== Segment start ==

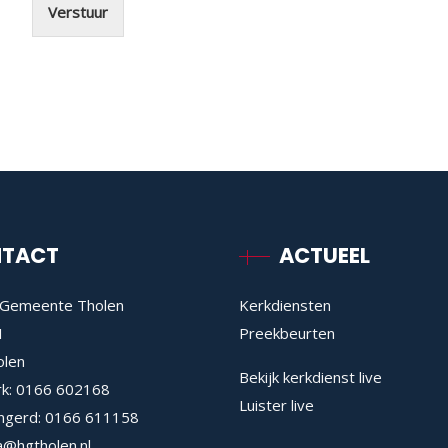
Verstuur
TACT
ACTUEEL
Gemeente Tholen
Kerkdiensten
1
Preekbeurten
olen
Bekijk kerkdienst live
rk:
0166 602168
Luister live
ngerd:
0166 611158
a@hgtholen.nl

== Segment end ==

## What is being asked
Each record above must be retyped exactly. Omit the pictures.

## Result of the exercise
Verstuur
TACT
ACTUEEL
Gemeente Tholen
Kerkdiensten
1
Preekbeurten
olen
Bekijk kerkdienst live
rk:
0166 602168
Luister live
ngerd:
0166 611158
a@hgtholen.nl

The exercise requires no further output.